Tuesday, October 23, 2012

Sunday Stealing

I had originally intended to post this for Sunday, as I normally do, but after the Lamplighters Gala, it had to be postponed.

Part 2: Growing Up

15. How would you describe your childhood in general?
Relatively uneventful.  We were a more less typical 1950s family, except that we didn't have our own home. My mother was the dutiful housewife (until I was in high school, when she went to work). My father had a volatile temper (emotional, not usually physical) which made us walk on eggshells when he was home, but he was gone a lot because his job kept him away from home at least 2-3 nights a week (he worked the mail on a train between San Francisco and Los Angeles and back again)

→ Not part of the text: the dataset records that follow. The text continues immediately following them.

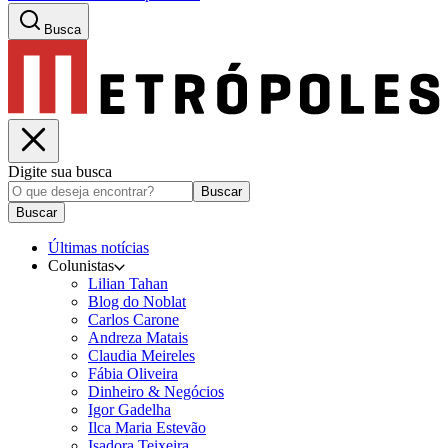
Busca
Digite sua busca
Buscar
Buscar
Últimas notícias
Colunistas
Lilian Tahan
Blog do Noblat
Carlos Carone
Andreza Matais
Claudia Meireles
Fábia Oliveira
Dinheiro & Negócios
Igor Gadelha
Ilca Maria Estevão
Isadora Teixeira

16. What is your earliest memory?
Riding a train to Los Angeles with my mother. She tells me I was 18 months old at the time.  My memory is just flashes and snippets and very, very brief. I also remember an again brief moment when my sister was a baby (so I would have been somewhere between 4 and 5) when I wanted to be in the crib and drinking out of a bottle again. My mother let me, but it wasn't as great as I'd expected.

17. How much schooling have you had?
8 years Catholic grammar school, 4 years Catholic high school, 1 yr at UC Berkeley.

18. Did you enjoy school?
Neutral on grammar school (I was kind of a loner), loved high school, hated the school part of UC Berkeley, but loved all the socialization.

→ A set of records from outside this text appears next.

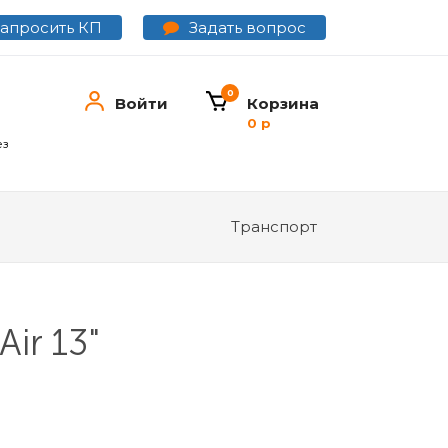
Задать вопрос
Запросить КП
0
Войти
Корзина
0 р
ез
Транспорт
ir 13"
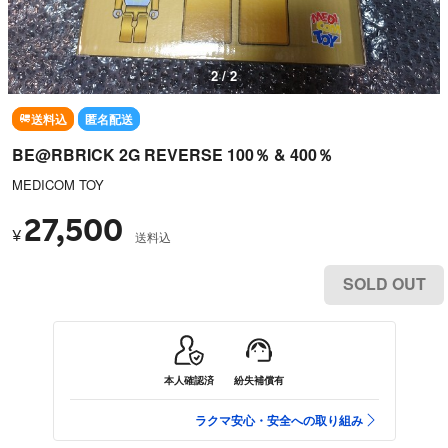
2 / 2
送料込
匿名配送
BE@RBRICK 2G REVERSE 100％ & 400％
MEDICOM TOY
27,500
¥
送料込
SOLD OUT
本人確認済
紛失補償有
ラクマ安心・安全への取り組み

19. Stop and count, Since you were born until today; how many homes have you lived in?
1. The flat my parents rented in San Francisco from 1943 until about 1974, when they finally bought a house.
2. Dorm at UC Berkeley in 1961
3. Apartment in Berkeley, living alone
4. Apartment in Berkeley, living with Gerry (Ned's godmother)
5. Living with Mike and Char for about six months
6. Apartment in Berkeley, living alone
7. The first apartment Walt and I had after we married, in Berkeley
8. A house we rented in Albany (next door to Berkeley)
9. The house we bought in Oakland in 1971
10. The house we bought in Davis in 1973

20. While growing up, did you have any role models?
In grammar school, I was so taken with St. Terese of Lisieux ("The Little Flower") that I wanted to be a carmelite nun.
In high school, my typing teacher, Sister Anne, who was firsts my teacher, then my good friend for the rest of her life, until she died about 20 years ago.

21. While growing up, how did you get along with the other members of your family?
My sister (who was 4-1/2 years younger) and I were never close; I got along well with my mother, not so well with my father.  We were all united in our dislike of my grandmother (my father's mother), though I loved my mother's mother.  My two grandfathers were always kind of distant. I have 32 cousins, but throughout my life I was only close with my cousin Peach.

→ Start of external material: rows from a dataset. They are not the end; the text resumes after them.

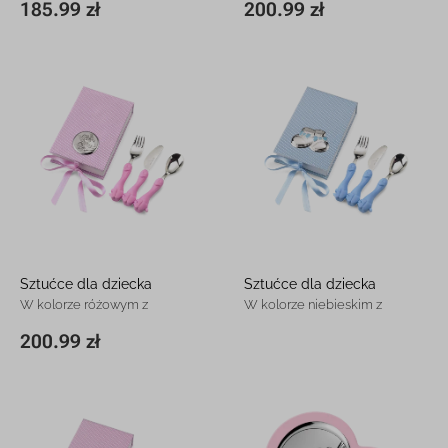
185.99 zł
200.99 zł
8 x 8 x 11,5 cm
185.99 zł
11 x 17x 3,5 cm
200.99 zł
Sztućce dla dziecka
Sztućce dla dziecka
W kolorze różowym z
W kolorze niebieskim z
grawerem
grawerem
200.99 zł
11 x 17x 3,5 cm
200.99 zł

22. As a child, what did you want to be when you grew up?
First, carmelite nun, then a nurse (until I thought about the smells and yucky stuff I'd have to deal with), then a Daughter of Charity.

23. What were your favorite activities 3 years ago?
Pretty much the same activities that I do today--reading, TV, photography, writing this journal, travel.  Things don't change much when you retire!

24. As a child, what kinds of personality traits did you display?
I was untidy, uncoordinated, shy, lazy, but good natured and lovable with a good sense of humor
I have not changed

25. As a child, were you popular?
No.  I had a few friends, but was never one of the popular guys.

26. When and with whom was your first kiss?
I don't remember when, but I was 13 and it was from Bill, who was my first boyfriend for 3 years, until he went into the seminary to become a Jesuit brother.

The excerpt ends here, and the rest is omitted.